__Try it__. The lines to return are those from the line holding "Принять (1018, 2540)" through the last line of the entries below, both included, written exactly and without pictures.

__Data entries__.
**********

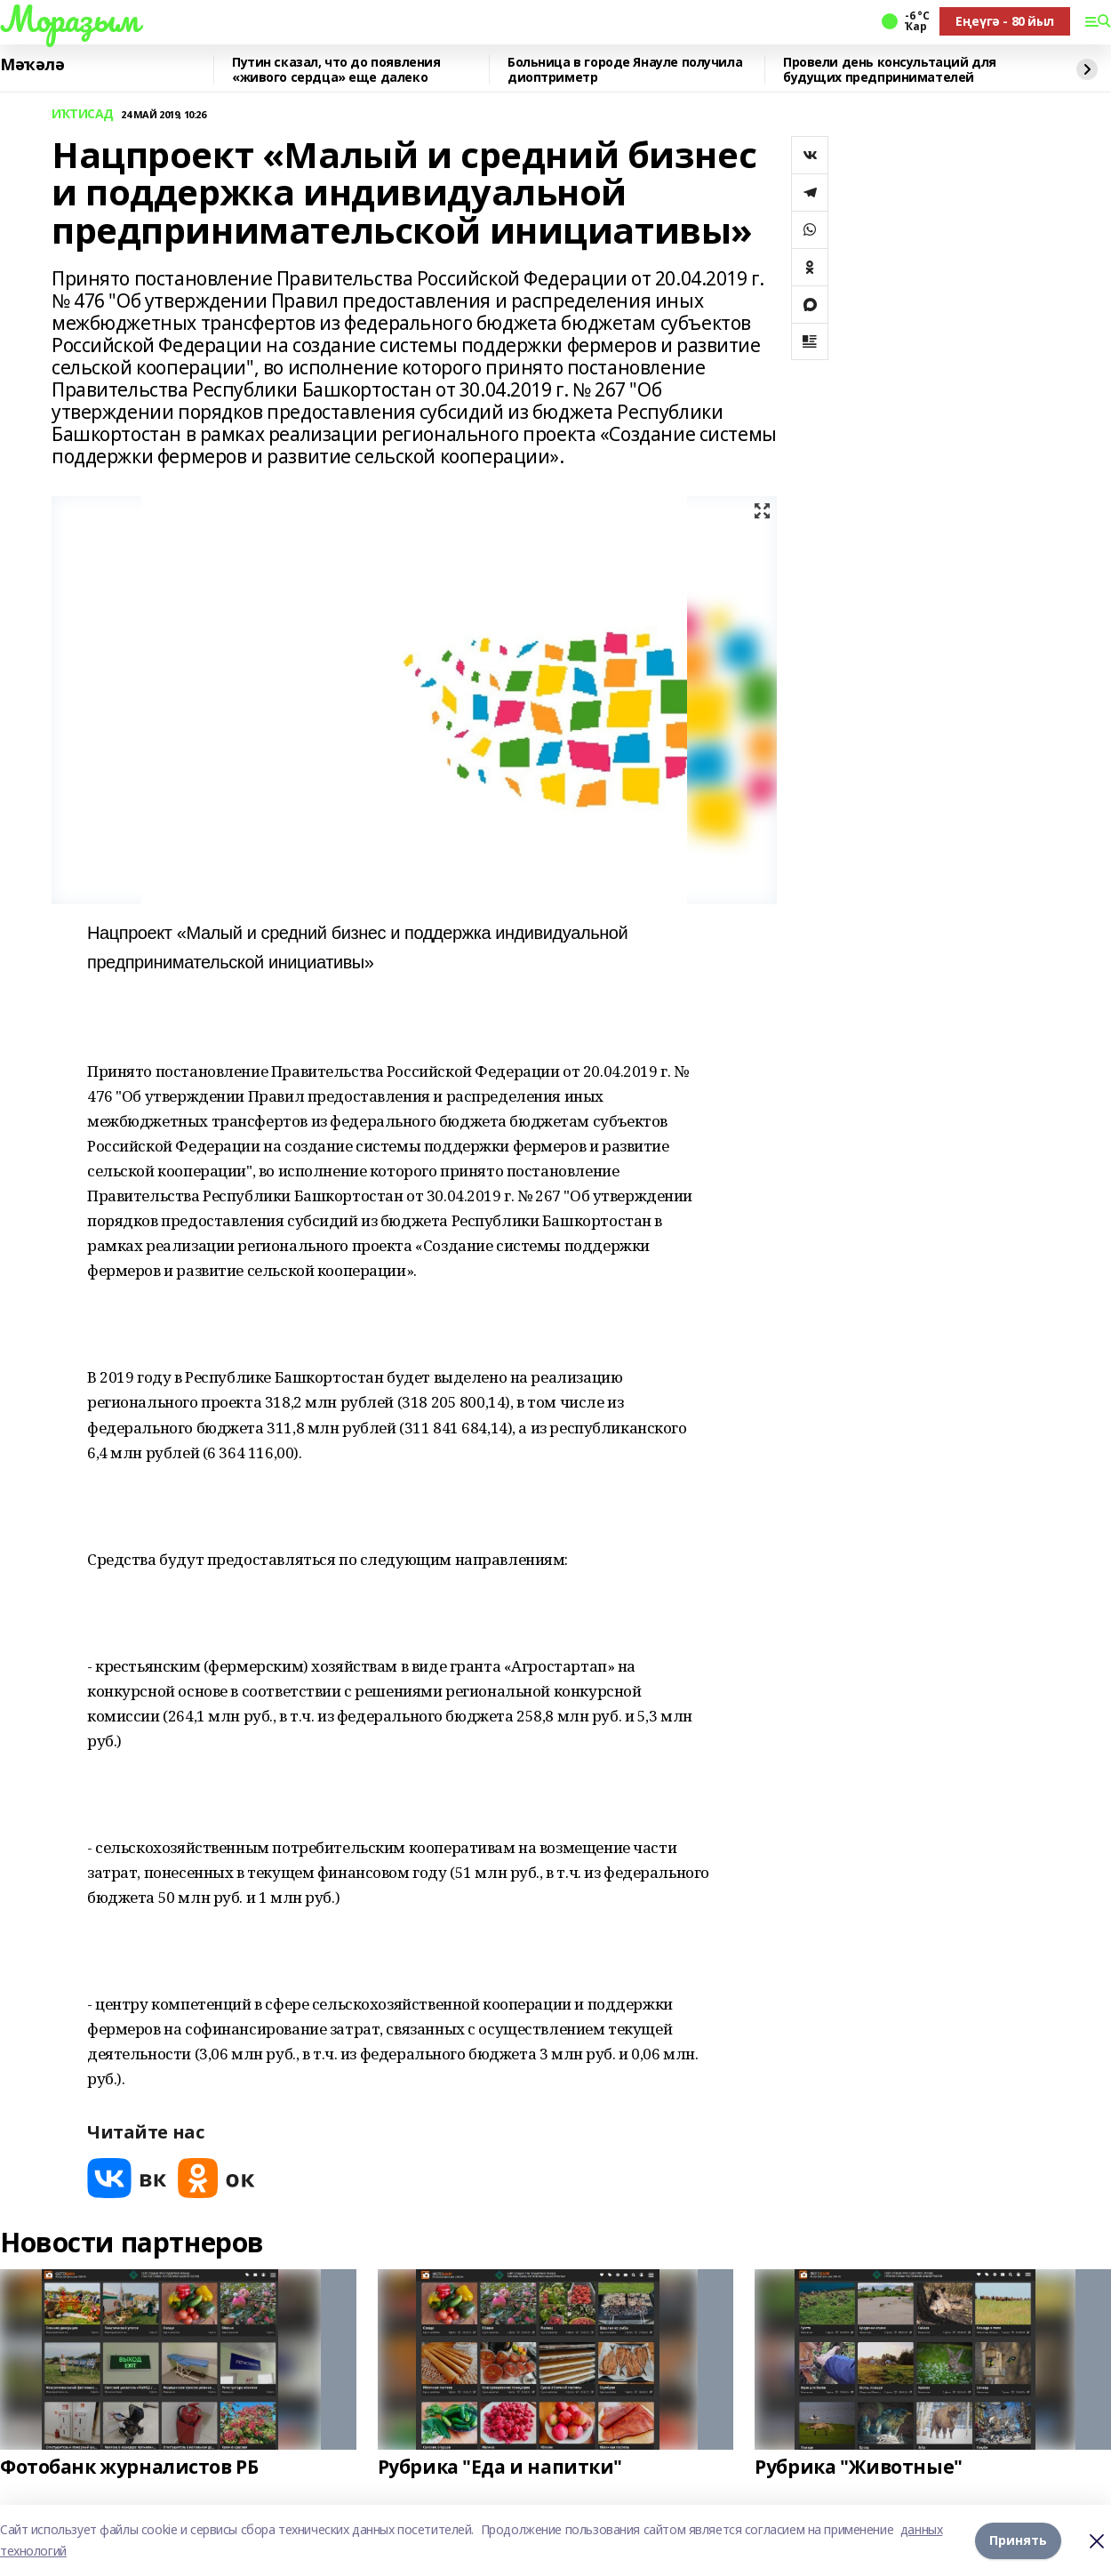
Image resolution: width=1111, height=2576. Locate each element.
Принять (1018, 2540)
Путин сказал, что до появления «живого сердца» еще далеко (336, 69)
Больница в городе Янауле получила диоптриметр (625, 69)
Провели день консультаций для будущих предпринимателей (889, 69)
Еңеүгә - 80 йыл (1004, 20)
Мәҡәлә (32, 65)
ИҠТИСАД (83, 114)
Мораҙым (69, 18)
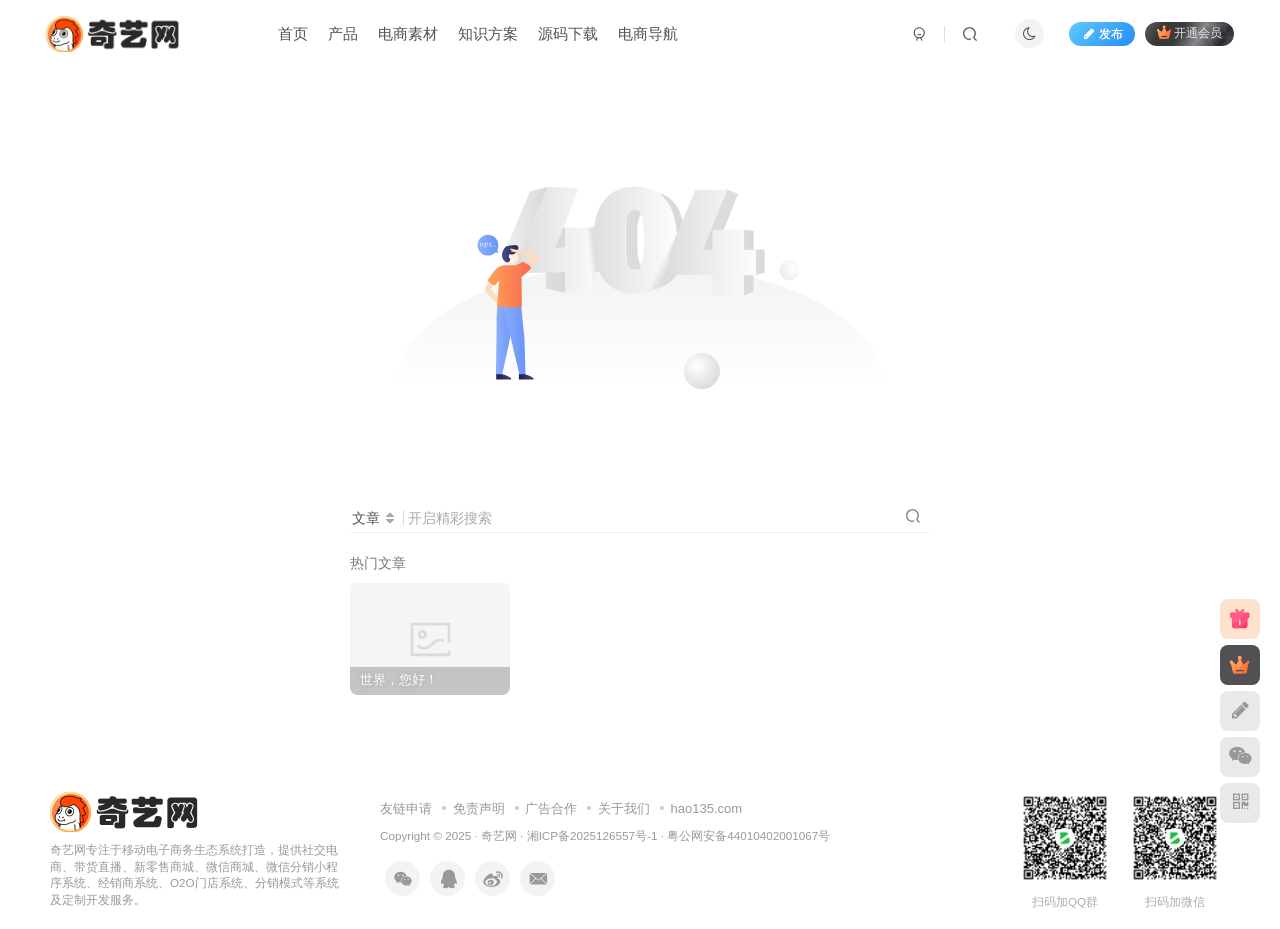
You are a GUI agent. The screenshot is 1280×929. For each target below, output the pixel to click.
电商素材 (408, 33)
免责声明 (479, 808)
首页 (293, 33)
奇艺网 (499, 835)
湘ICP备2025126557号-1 (592, 835)
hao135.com (707, 808)
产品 (343, 33)
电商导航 (648, 33)
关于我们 (624, 808)
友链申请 (406, 808)
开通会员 (1189, 32)
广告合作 (551, 808)
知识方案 (488, 33)
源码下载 (568, 33)
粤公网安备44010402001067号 (748, 835)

**********

__Exercise response__.
Принять (1018, 2540)
Путин сказал, что до появления «живого сердца» еще далеко (336, 69)
Больница в городе Янауле получила диоптриметр (625, 69)
Провели день консультаций для будущих предпринимателей (889, 69)
Еңеүгә - 80 йыл (1004, 20)
Мәҡәлә (32, 65)
ИҠТИСАД (83, 114)
Мораҙым (69, 18)
You are a GUI agent. The screenshot is 1280×929. For each target below, output the pixel to click.
电商素材 (408, 33)
免责声明 (479, 808)
首页 (293, 33)
奇艺网 (499, 835)
湘ICP备2025126557号-1 (592, 835)
hao135.com (707, 808)
产品 (343, 33)
电商导航 (648, 33)
关于我们 (624, 808)
友链申请 (406, 808)
开通会员 (1189, 32)
广告合作 (551, 808)
知识方案 (488, 33)
源码下载 (568, 33)
粤公网安备44010402001067号 (748, 835)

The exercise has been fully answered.